(Supplied entries)

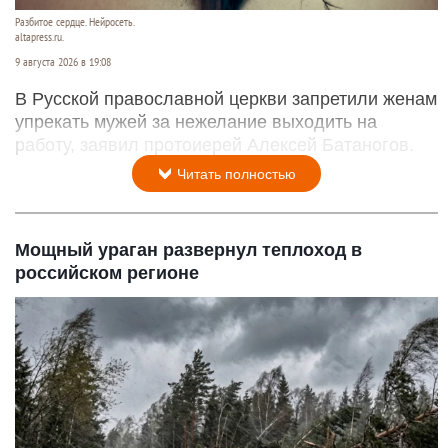
Разбитое сердце. Нейросеть.
altapress.ru.
9 августа 2026 в 19:08
В Русской православной церкви запретили женам
упрекать мужей за нежелание выходить на
работу, заявил протоиерей Алексей Батаногов.
Читать полностью
Мощный ураган развернул теплоход в
российском регионе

(End Supplied entries)

(Action item) Copy exactly, please, the span of lines that begins at the line with "Мощный ураган развернул теплоход в" and ends at the last line of the data, both included.

(Task result)
Мощный ураган развернул теплоход в
российском регионе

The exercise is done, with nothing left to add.